Tuesday, October 26, 2021

Huron Demolition Bids – October 1969

Huron’s Urban Renewal program forever altered the look of the lakefront city’s Downtown area, erasing just about all of the historic buildings north of U. S. Route 6. 

Today, the area is quite nice, modern and attractive, but almost completely without historic character. It’s an interesting contrast to what Vermilion did when it created its Harbour Town 1837 district.

Anyway, the article below, which appeared in the Lorain Journal on October 6, 1969, details Huron's demolition process and provides a list of the initial parcels to be torn down.

I’ve written about Huron’s Urban Renewal program before.

Back here, I posted an article about one woman’s unsuccessful effort in April 1969 to save Huron’s town hall; this post includes a December 1969 article about Huron’s vanishing history after the demolition process had begun; I did a two-part “Then and Now” series about Huron (here and here) showing what had been lost due to demolition; and this post highlighted Corky’s Restaurant & Motel, lost to Urban Renewal.

Thursday, June 17, 2021

Huron’s Showboat Grand Opening – June 17, 1971

 
Fifty years ago, one of the more unusual restaurants on the shores of Lake Erie opened: “Showboat,” located at the foot of the Huron pier. The ad for it above appeared in the Lorain Journal on June 17, 1971.

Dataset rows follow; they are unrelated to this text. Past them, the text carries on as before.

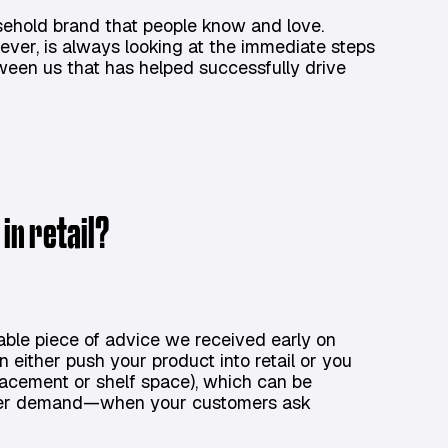
ehold brand that people know and love.
ver, is always looking at the immediate steps
tween us that has helped successfully drive
in retail?
able piece of advice we received early on
 either push your product into retail or you
 placement or shelf space), which can be
tomer demand—when your customers ask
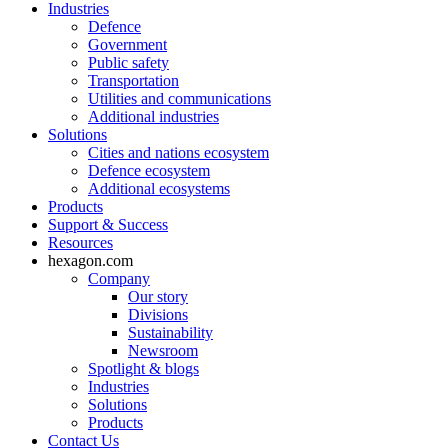
Industries
Defence
Government
Public safety
Transportation
Utilities and communications
Additional industries
Solutions
Cities and nations ecosystem
Defence ecosystem
Additional ecosystems
Products
Support & Success
Resources
hexagon.com
Company
Our story
Divisions
Sustainability
Newsroom
Spotlight & blogs
Industries
Solutions
Products
Contact Us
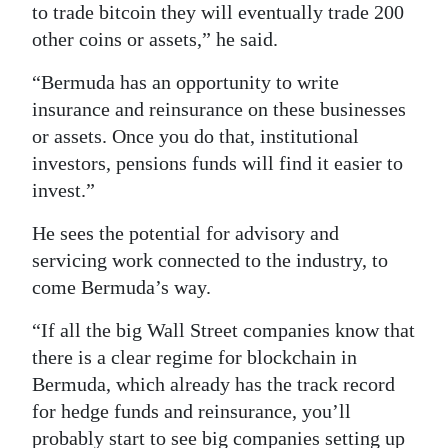
to trade bitcoin they will eventually trade 200
other coins or assets,” he said.
“Bermuda has an opportunity to write
insurance and reinsurance on these businesses
or assets. Once you do that, institutional
investors, pensions funds will find it easier to
invest.”
He sees the potential for advisory and
servicing work connected to the industry, to
come Bermuda’s way.
“If all the big Wall Street companies know that
there is a clear regime for blockchain in
Bermuda, which already has the track record
for hedge funds and reinsurance, you’ll
probably start to see big companies setting up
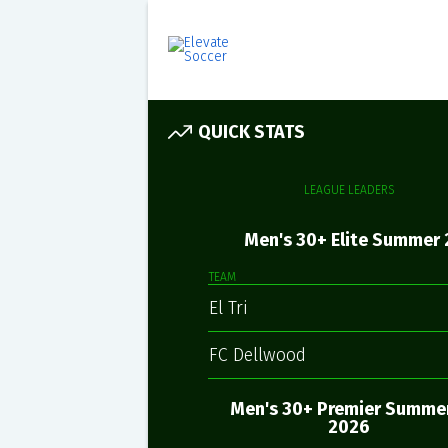
QUICK STATS
LEAGUE LEADERS
Men's 30+ Elite Summer 
TEAM
El Tri
FC Dellwood
Men's 30+ Premier Summer
2026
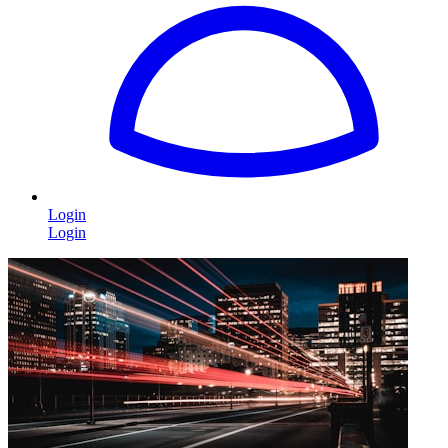
Login
Login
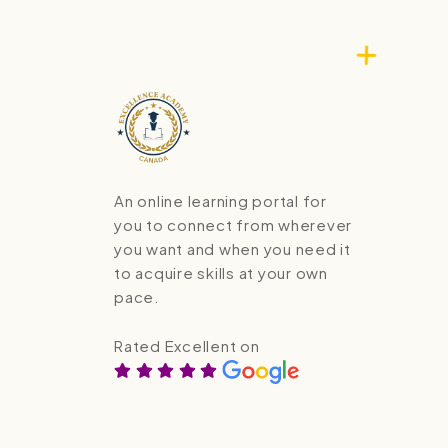
An online learning portal for
you to connect from wherever
you want and when you need it
to acquire skills at your own
pace.
Rated Excellent on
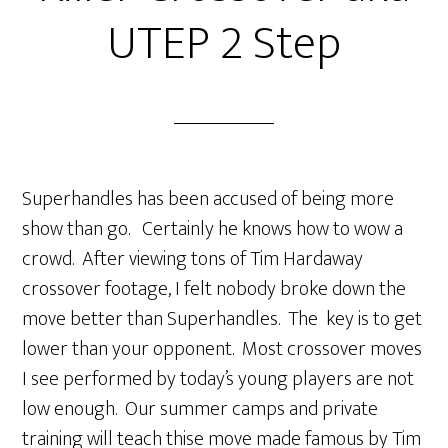
UTEP 2 Step
Superhandles has been accused of being more
show than go. Certainly he knows how to wow a
crowd. After viewing tons of Tim Hardaway
crossover footage, I felt nobody broke down the
move better than Superhandles. The key is to get
lower than your opponent. Most crossover moves
I see performed by today’s young players are not
low enough. Our summer camps and private
training will teach thise move made famous by Tim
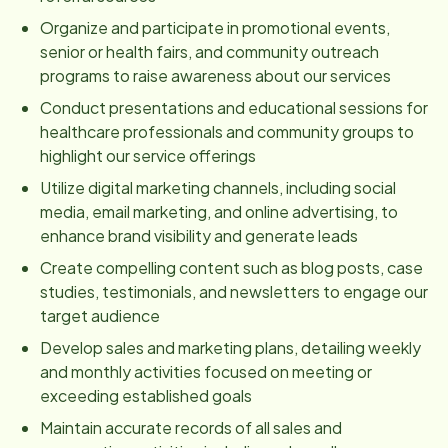
Organize and participate in promotional events,
senior or health fairs, and community outreach
programs to raise awareness about our services
Conduct presentations and educational sessions for
healthcare professionals and community groups to
highlight our service offerings
Utilize digital marketing channels, including social
media, email marketing, and online advertising, to
enhance brand visibility and generate leads
Create compelling content such as blog posts, case
studies, testimonials, and newsletters to engage our
target audience
Develop sales and marketing plans, detailing weekly
and monthly activities focused on meeting or
exceeding established goals
Maintain accurate records of all sales and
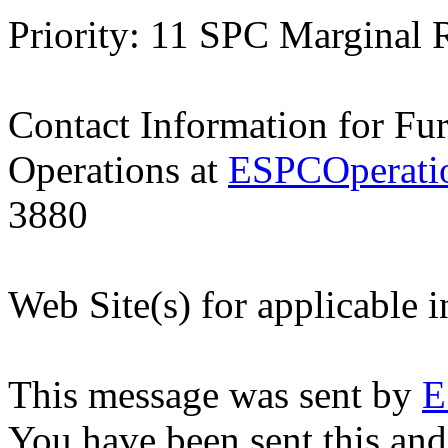
Priority: 11 SPC Marginal 
Contact Information for Fu
Operations at
ESPCOperati
3880
Web Site(s) for applicable 
This message was sent by
E
You have been sent this and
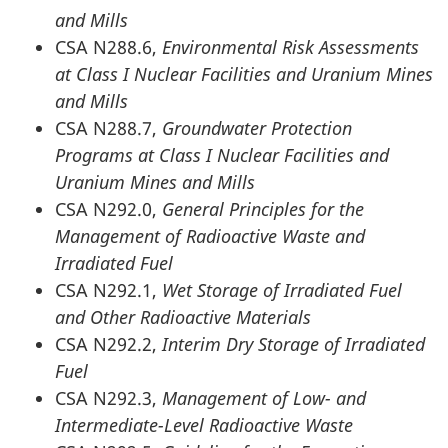
and Mills
CSA N288.6,
Environmental Risk Assessments
at Class I Nuclear Facilities and Uranium Mines
and Mills
CSA N288.7,
Groundwater Protection
Programs at Class I Nuclear Facilities and
Uranium Mines and Mills
CSA N292.0,
General Principles for the
Management of Radioactive Waste and
Irradiated Fuel
CSA N292.1,
Wet Storage of Irradiated Fuel
and Other Radioactive Materials
CSA N292.2,
Interim Dry Storage of Irradiated
Fuel
CSA N292.3,
Management of Low- and
Intermediate-Level Radioactive Waste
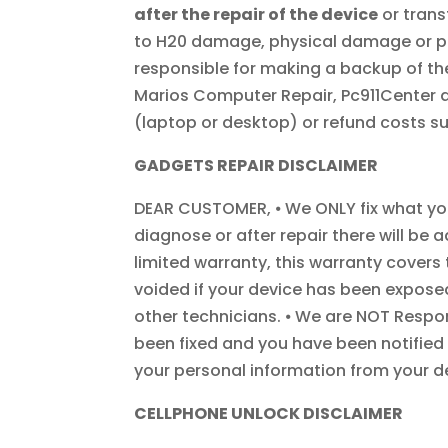
after the repair of the device
or trans
to H20 damage, physical damage or pr
responsible for making a backup of the
Marios Computer Repair, Pc911Center an
(laptop or desktop) or refund costs su
GADGETS REPAIR DISCLAIMER
DEAR CUSTOMER, ⦁ We ONLY fix what you 
diagnose or after repair there will be 
limited warranty, this warranty covers
voided if your device has been expose
other technicians. ⦁ We are NOT Respon
been fixed and you have been notified 
your personal information from your dev
CELLPHONE UNLOCK DISCLAIMER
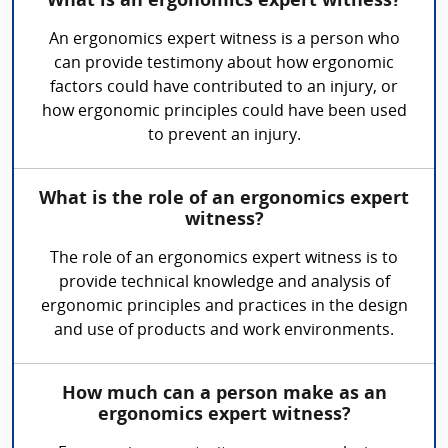
What is an ergonomics expert witness?
An ergonomics expert witness is a person who
can provide testimony about how ergonomic
factors could have contributed to an injury, or
how ergonomic principles could have been used
to prevent an injury.
What is the role of an ergonomics expert
witness?
The role of an ergonomics expert witness is to
provide technical knowledge and analysis of
ergonomic principles and practices in the design
and use of products and work environments.
How much can a person make as an
ergonomics expert witness?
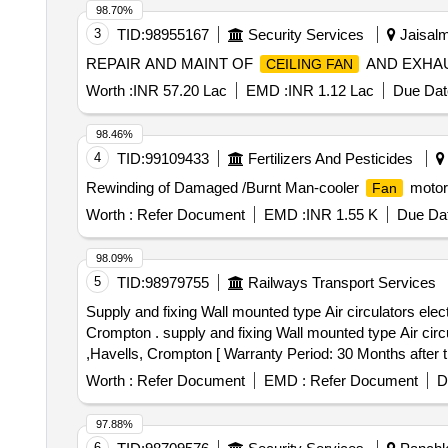
98.70%
3
TID:
98955167
Security Services
Jaisalm
REPAIR AND MAINT OF
AND EXHA
CEILING FAN
Worth :
INR 57.20 Lac
EMD :
INR 1.12 Lac
Due Dat
98.46%
4
TID:
99109433
Fertilizers And Pesticides
Rewinding of Damaged /Burnt Man-cooler
motors
Fan
Worth :
Refer Document
EMD :
INR 1.55 K
Due Dat
98.09%
5
TID:
98979755
Railways Transport Services
Supply and fixing Wall mounted type Air circulators elec
Crompton . supply and fixing Wall mounted type Air circu
,Havells, Crompton [ Warranty Period: 30 Months after th
variation Permitted: Max 8 lacs ] ]
Worth :
Refer Document
EMD :
Refer Document
D
97.88%
6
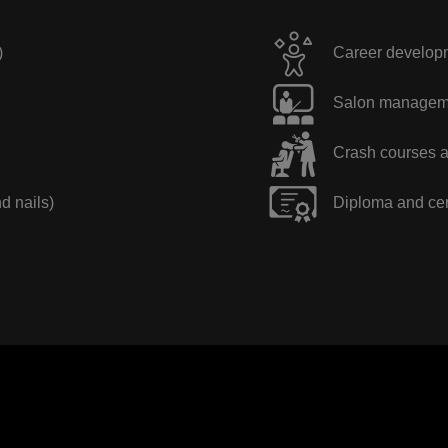
)
Career developme
Salon manageme
Crash courses a
nd nails)
Diploma and cer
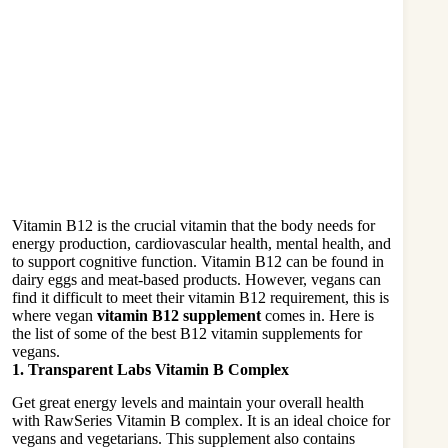
Vitamin B12 is the crucial vitamin that the body needs for
energy production, cardiovascular health, mental health, and
to support cognitive function. Vitamin B12 can be found in
dairy eggs and meat-based products. However, vegans can
find it difficult to meet their vitamin B12 requirement, this is
where vegan
vitamin B12 supplement
comes in. Here is
the list of some of the best B12 vitamin supplements for
vegans.
1. Transparent Labs Vitamin B Complex
Get great energy levels and maintain your overall health
with RawSeries Vitamin B complex. It is an ideal choice for
vegans and vegetarians. This supplement also contains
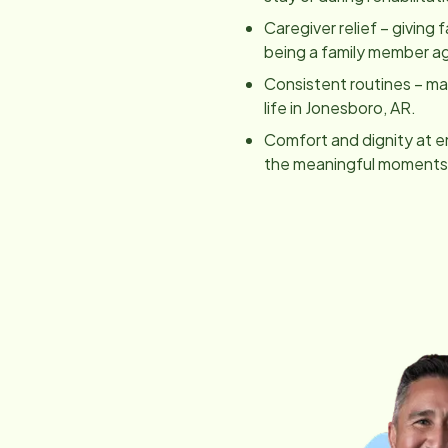
Caregiver relief – giving 
being a family member ag
Consistent routines – main
life in
Jonesboro, AR
.
Comfort and dignity at e
the meaningful moments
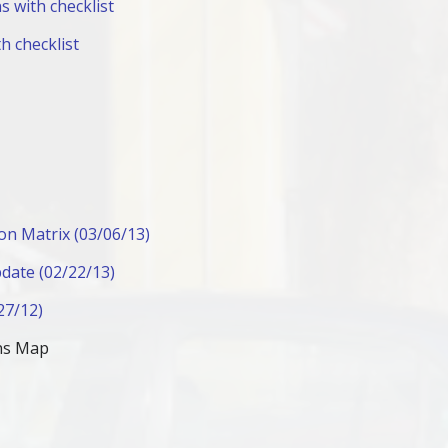
s with checklist
h checklist
on Matrix (03/06/13)
date (02/22/13)
27/12)
ons Map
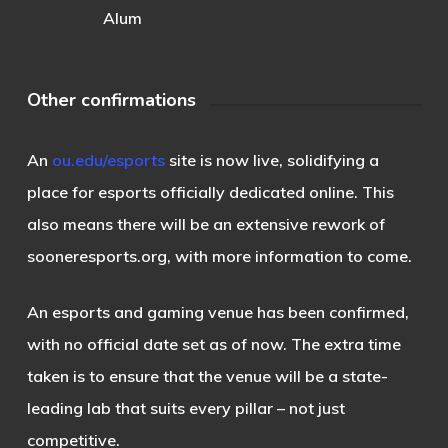
Alum
Other confirmations
An
ou.edu/esports
site is now live, solidifying a
place for esports officially dedicated online. This
also means there will be an extensive rework of
sooneresports.org, with more information to come.
An esports and gaming venue has been confirmed,
with no official date set as of now. The extra time
taken is to ensure that the venue will be a state-
leading lab that suits every pillar – not just
competitive.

As noted in an article in the Journal that ran the day before, “The building takes on the shape of an old river boat and to add to the effect, the inside is all of nautical design. There is a great view of Lake Erie and the Huron Harbor from the upstairs dining area. Boat decks are available for those who want to come by water.

“The owners, Jake Claus and Walter Messenburg, plan a grand opening for tomorrow evening with dinners being served from 5 until 11 p. m.”

Here are two nice color postcards of the restaurant (both currently on eBay).

Here is a Showboat “wooden nickel” also currently on eBay.

(I first wrote about Showboat back on this 2016 post.)

Although Showboat eventually closed, it’s still incredible that Mr. Claus and Mr. Messenburg were able to make their restaurant dream a reality, and a successful one at that.

Tuesday, October 1, 2019

Huron’s Mile-Long Pier

Last month while researching my post about Lorain's "mile-long pier," I discovered that the City of Huron has one as well. At least that’s how it was referred to when it was mentioned in the article above, which appeared in the Sandusky Register on September 3, 1965.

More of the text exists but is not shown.